Kathleen Dawson MBE

Personal information
- Full name: Kathleen Mary Dawson
- Born: 3 October 1997 (age 28) Kirkcaldy, Fife, Scotland
- Height: 173 cm (5 ft 8 in)
- Weight: 64 kg (141 lb)

Sport
- Sport: Swimming
- Strokes: Backstroke
- Club: Warrington Warriors
- College team: University of Stirling
- Coach: Bradley Hay, Steven Tigg

Medal record
Representing Great Britain
Olympic Games
| Gold medal – first place | 2020 Tokyo | 4×100 m mixed medley |
European Championships (LC)
| Gold medal – first place | 2016 London | 4×100 m medley |
| Gold medal – first place | 2020 Budapest | 100 m backstroke |
| Gold medal – first place | 2020 Budapest | 4×100 m medley |
| Gold medal – first place | 2020 Budapest | 4×100 m mixed medley |
| Silver medal – second place | 2020 Budapest | 50 m backstroke |
| Bronze medal – third place | 2016 London | 100 m backstroke |
| Bronze medal – third place | 2018 Glasgow | 4×100 m medley |
European Junior Championships
| Silver medal – second place | 2013 Poznan | 50 m backstroke |
| Silver medal – second place | 2013 Poznan | 100 m backstroke |

= Kathleen Dawson =

Scottish swimmer (born 1997)

Kathleen Mary Dawson (born 3 October 1997) is a Scottish backstroke swimmer. She won gold at the 2020 Tokyo Olympics in mixed 4 × 100 metre medley relay in a world record time. She is also the European champion at the 2020 Budapest Championships and a former holder of the European record in 100 m backstroke (58.08).

==Career==
Dawson has represented Scotland at the Commonwealth Games since 2014. She represented Great Britain at the 2016 European Aquatics Championships, and won a bronze medal in 100 metre backstroke. She also won a gold in the 4 × 100 metre medley relay.
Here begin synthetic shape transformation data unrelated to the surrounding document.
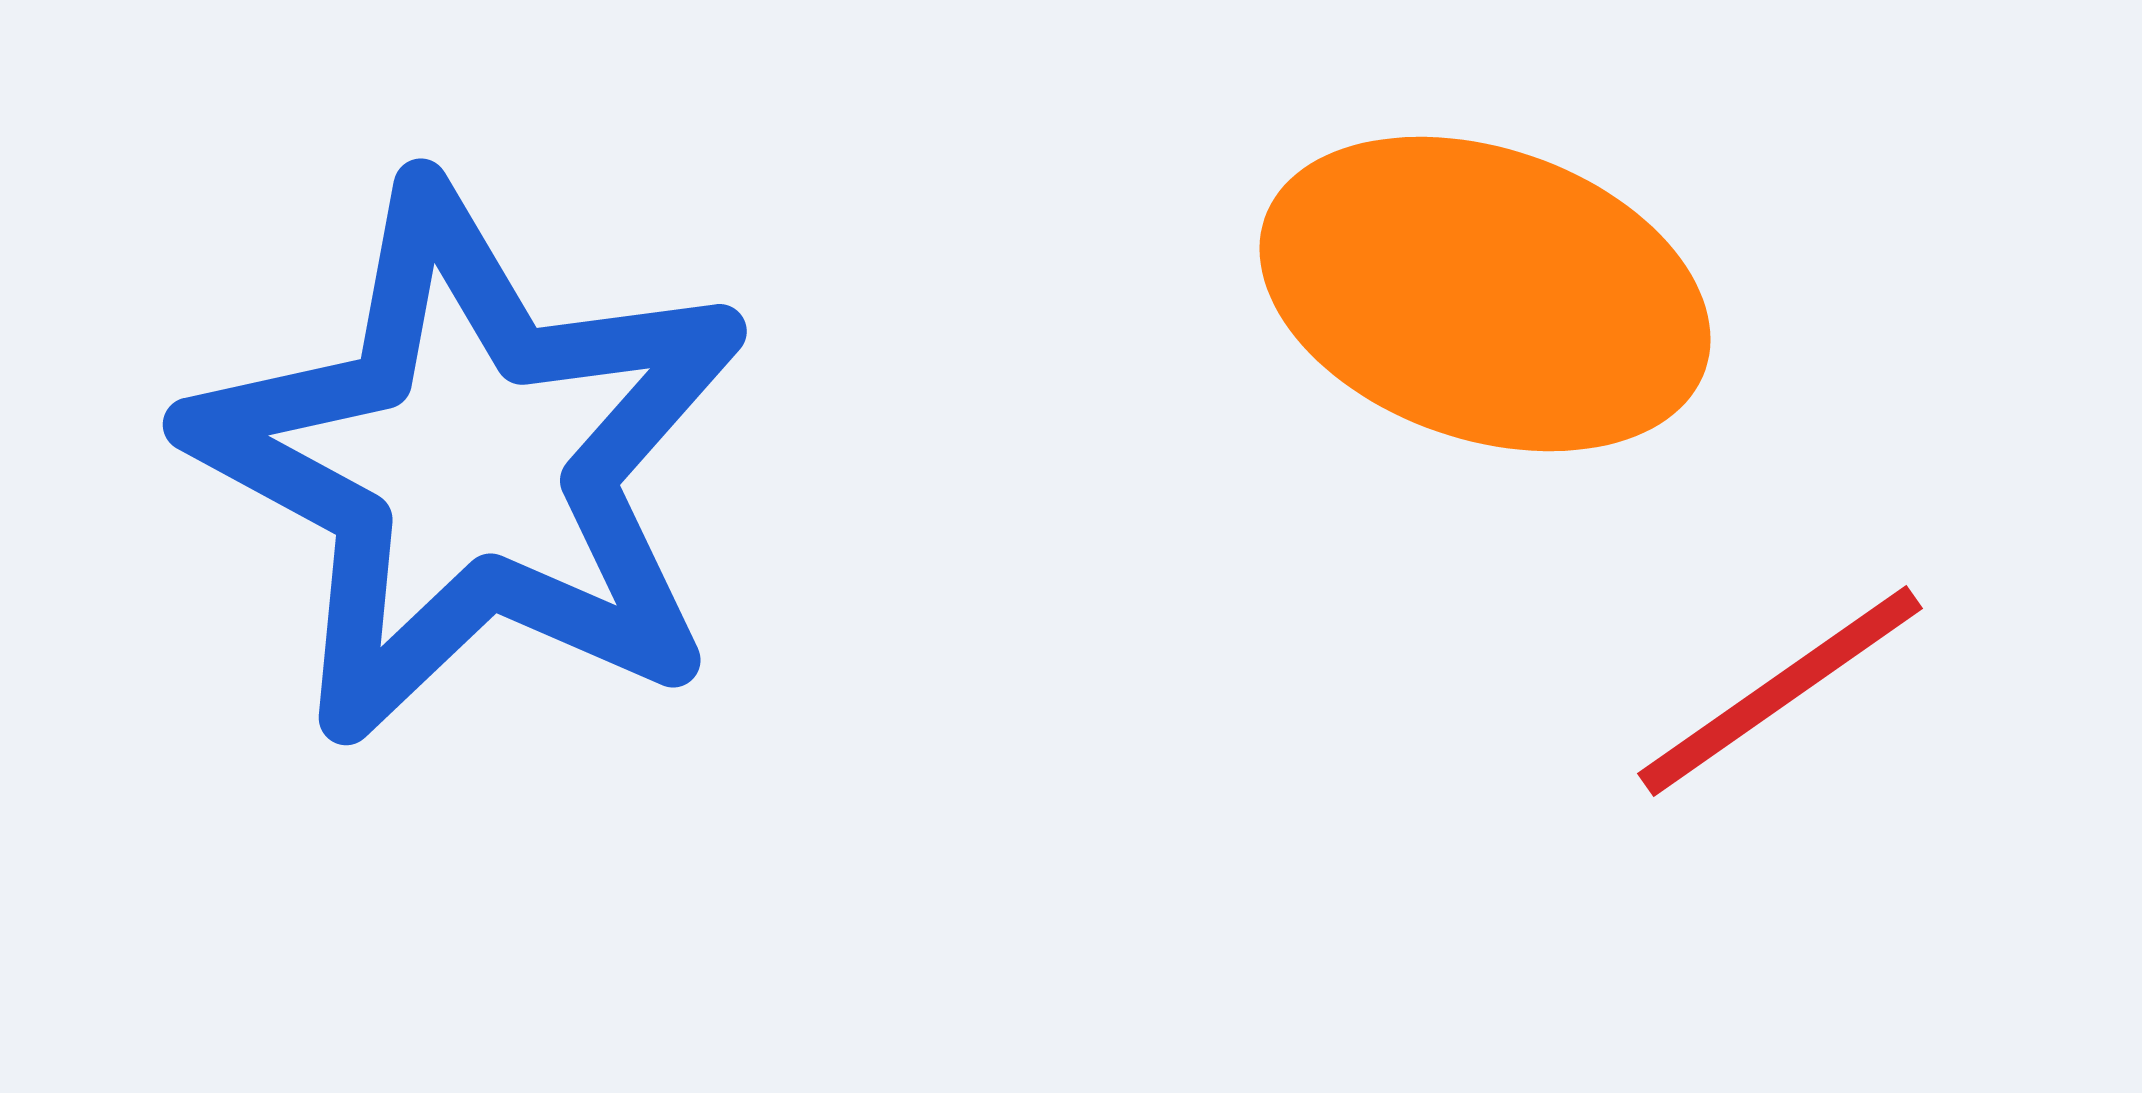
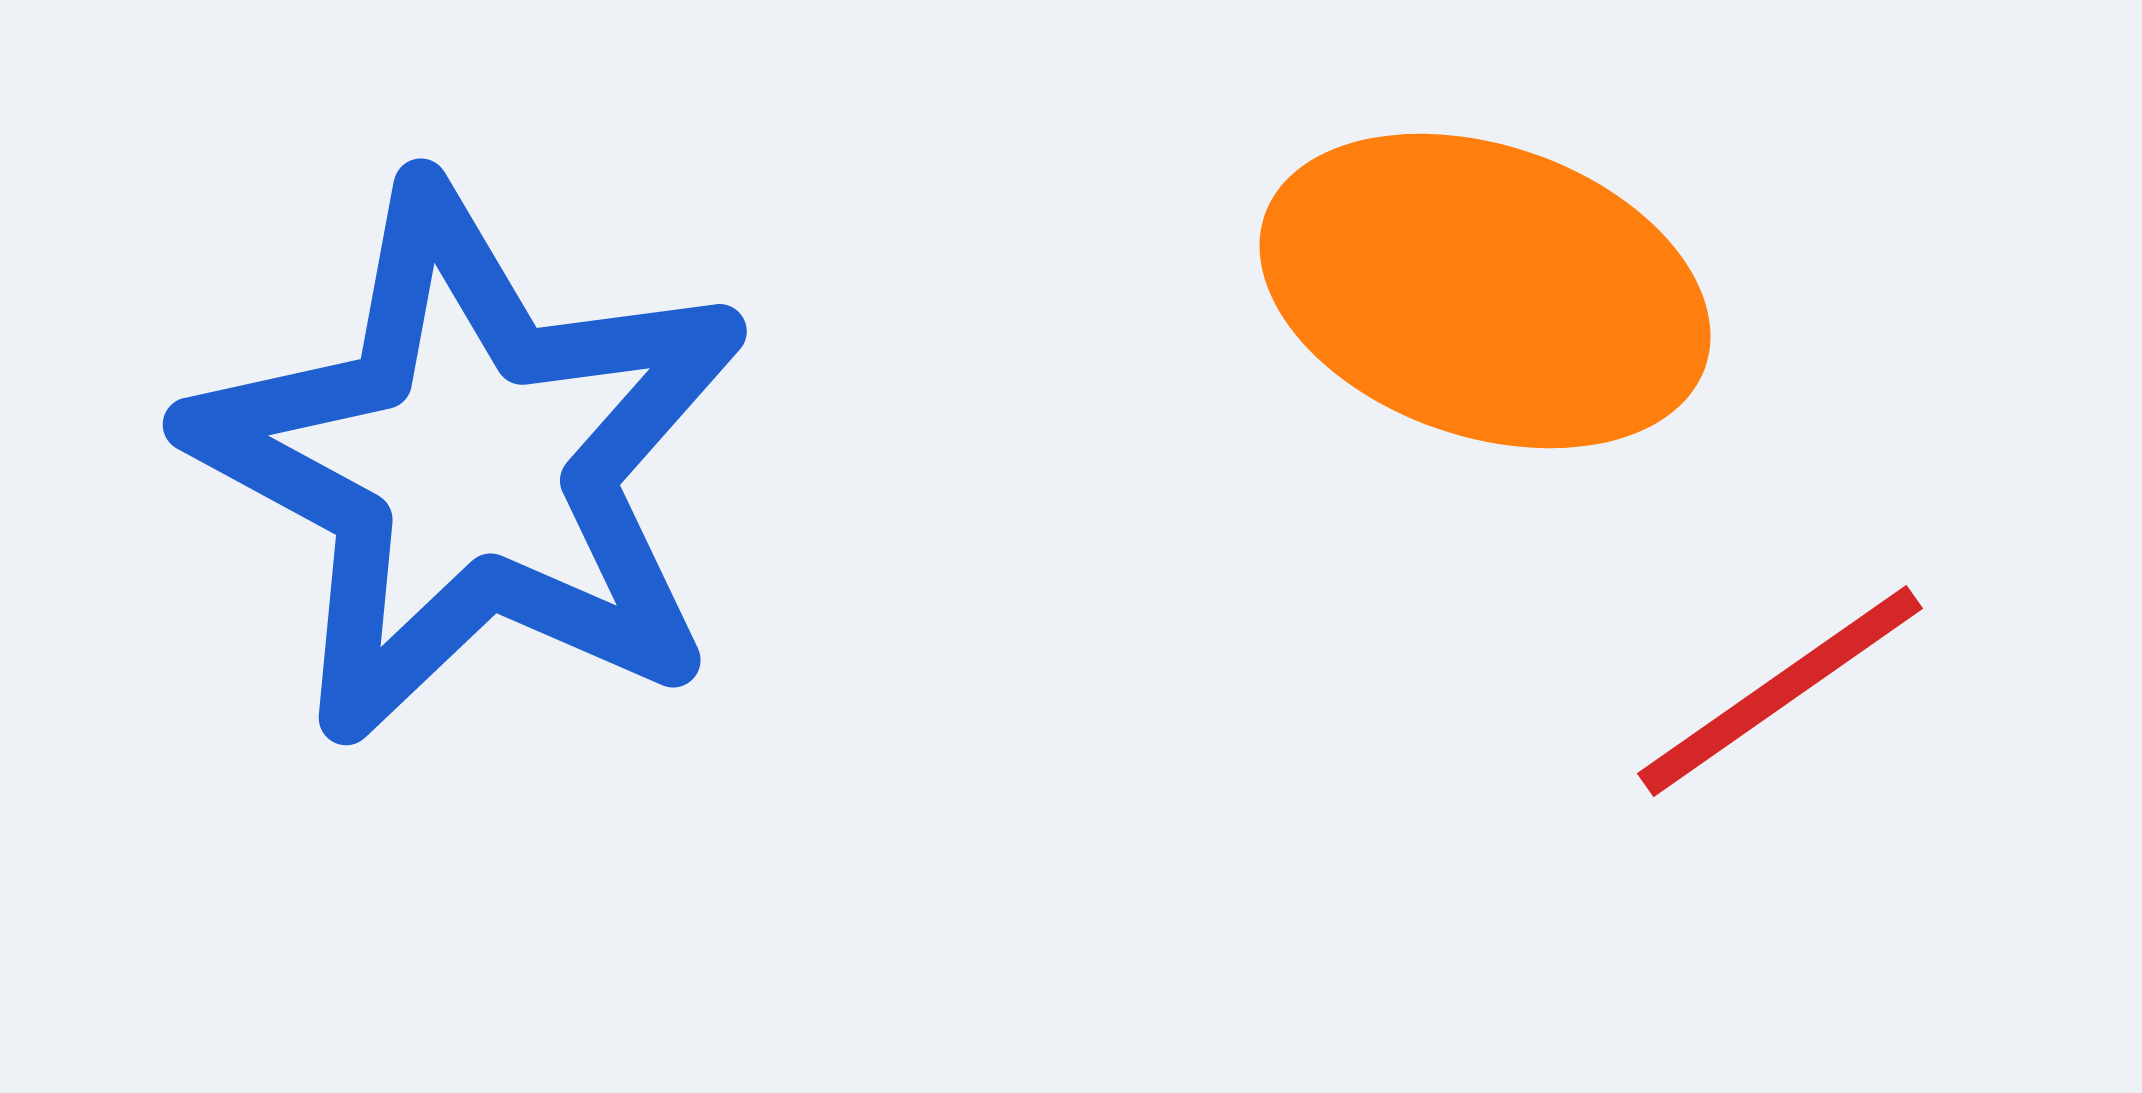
orange ellipse: moved 3 px up
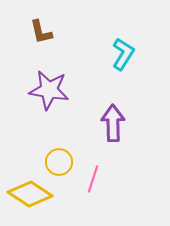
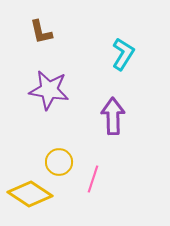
purple arrow: moved 7 px up
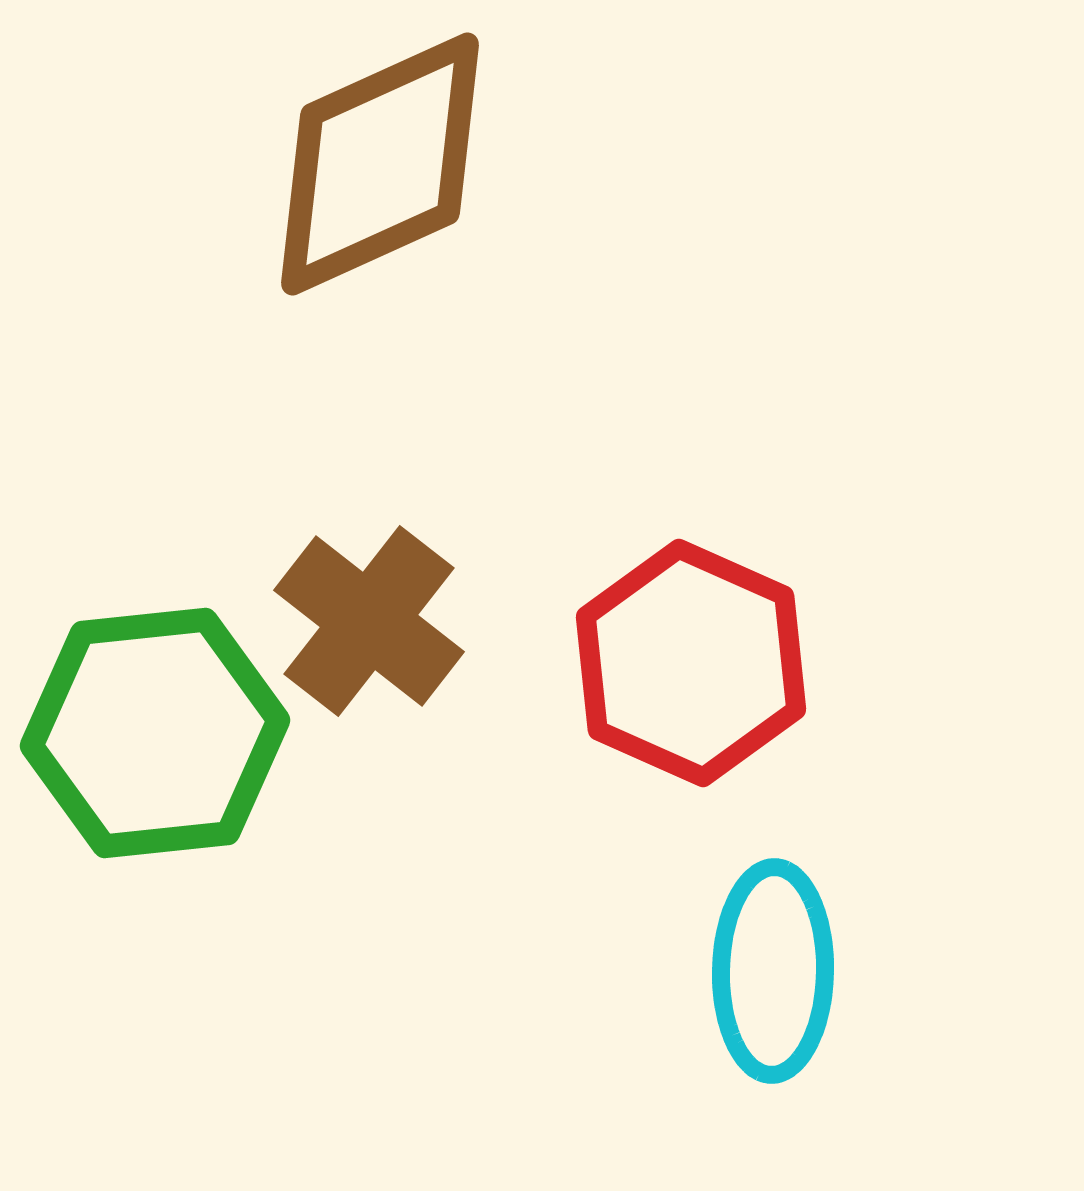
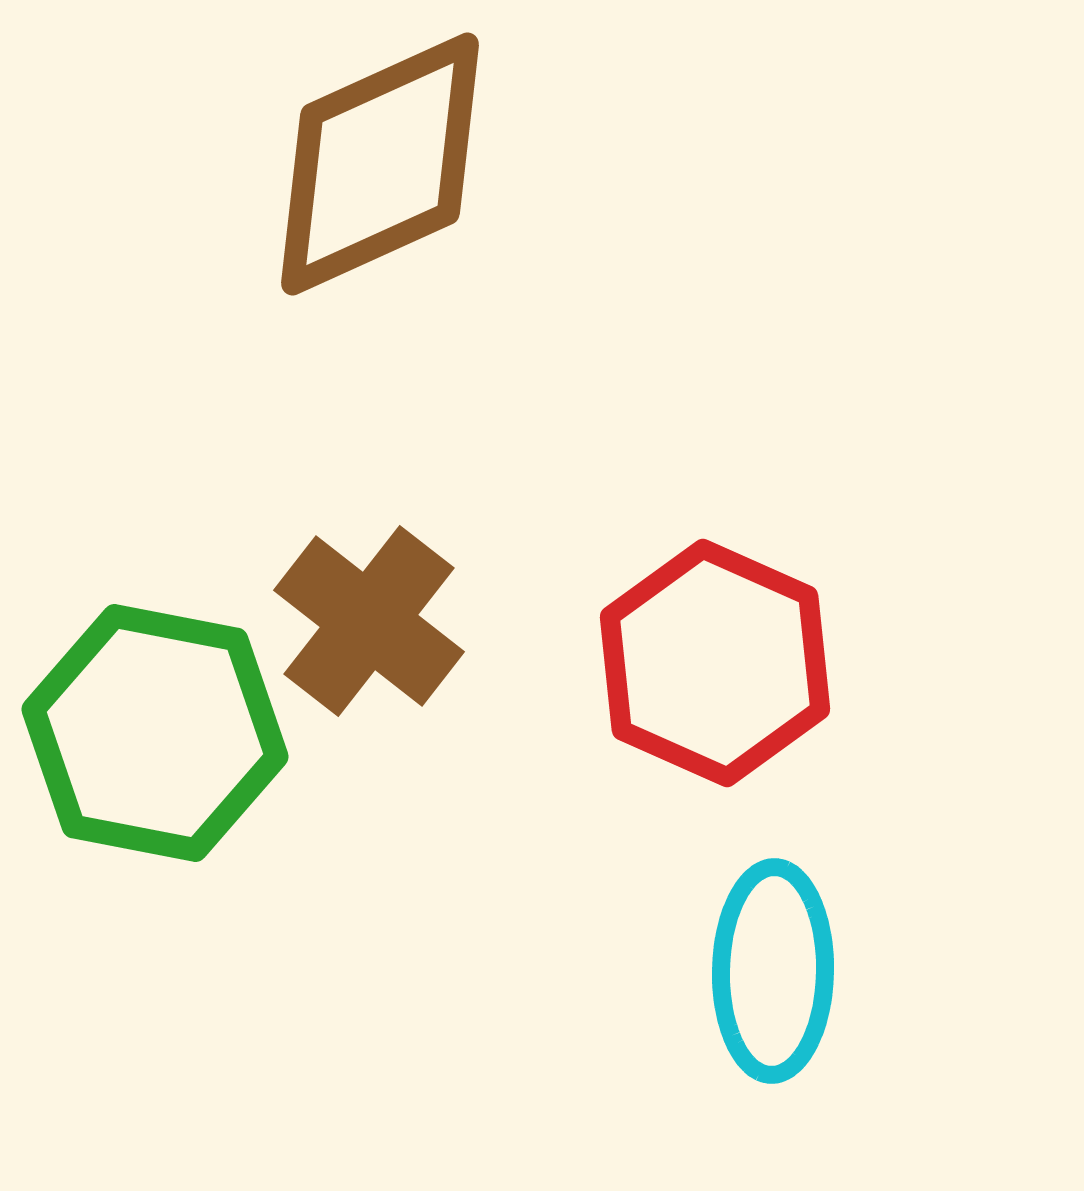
red hexagon: moved 24 px right
green hexagon: rotated 17 degrees clockwise
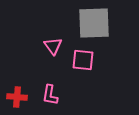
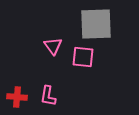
gray square: moved 2 px right, 1 px down
pink square: moved 3 px up
pink L-shape: moved 2 px left, 1 px down
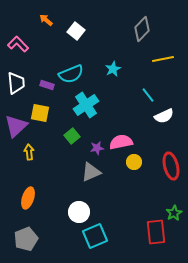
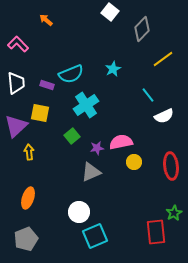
white square: moved 34 px right, 19 px up
yellow line: rotated 25 degrees counterclockwise
red ellipse: rotated 8 degrees clockwise
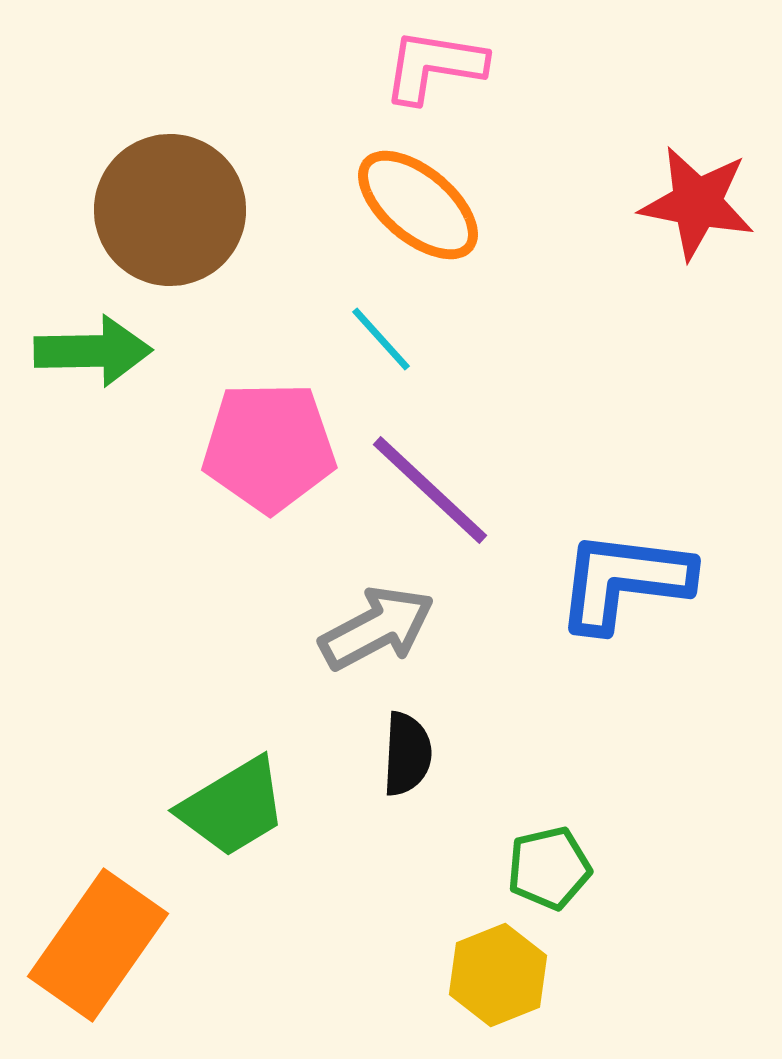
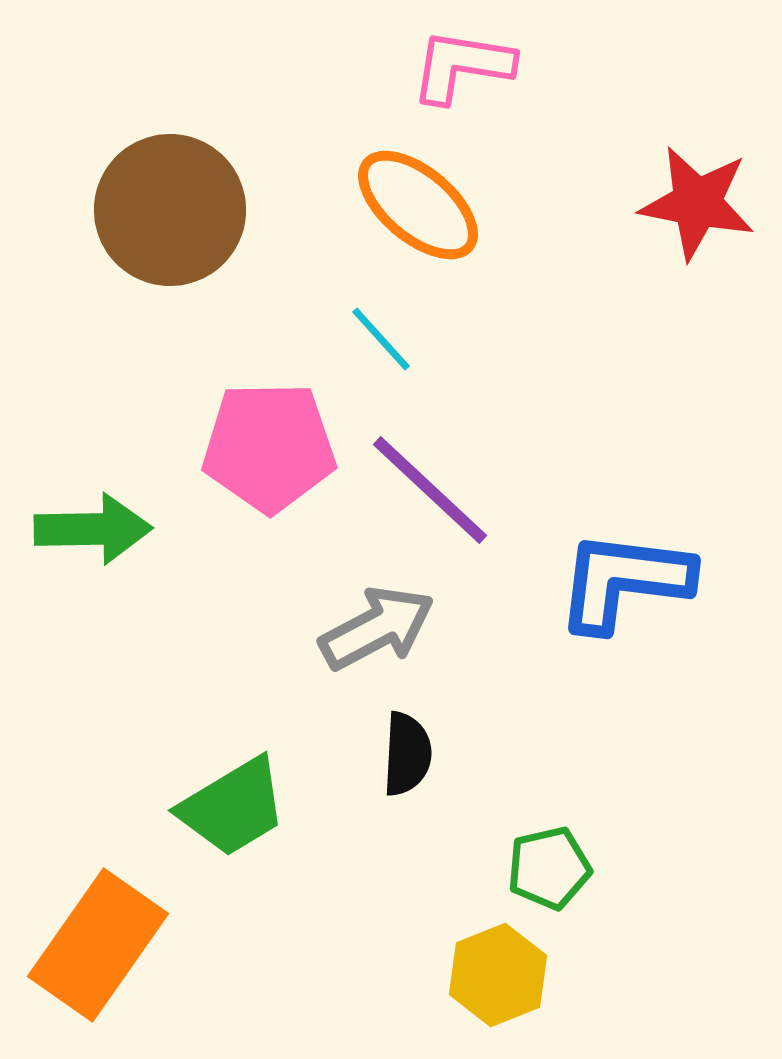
pink L-shape: moved 28 px right
green arrow: moved 178 px down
In May 2021, at the European championships held in Budapest, Dawson won gold in the 100 metres backstroke. As a result of a technical error, she had to swim twice in the final, but won on both occasions. She also won gold in 4x100m medley and mixed medley relay, and silver in 50 m backstroke at the same Championships.

Dawson was named a member of the British team to go to the postponed 2020 Olympics in April 2021. This would be her first Olympics where she would join more experienced Olympians like Aimee Willmott and Molly Renshaw.

At the Tokyo Olympics, Dawson raced in the backstroke lead-off leg of the final of the mixed 4 × 100 metre medley relay, winning gold and setting a world record time of 3 minutes 37.58 seconds together with Adam Peaty, James Guy and Anna Hopkin.

Dawson was announced as an Observatory for Sport in Scotland ambassador, where she helps spotlight the benefits of community sport for all ages and abilities, and she finished 2021 being voted 'Sportswoman of the Year' at the Scottish Women in Sport Awards, held in Glasgow in November, where she pipped fellow nominees Katie Archibald and Laura Muir to the coveted title.

Dawson was appointed Member of the Order of the British Empire (MBE) in the 2022 New Year Honours for services to swimming and women in sport.

After winning the 100 metres backstroke at the 2024 Aquatics GB Swimming Championships, Dawson sealed her place at the 2024 Summer Olympics. At the 2024 Olympic Games in Paris, she participated in the women's 100 metre backstroke competition, where she was eliminated in the heats.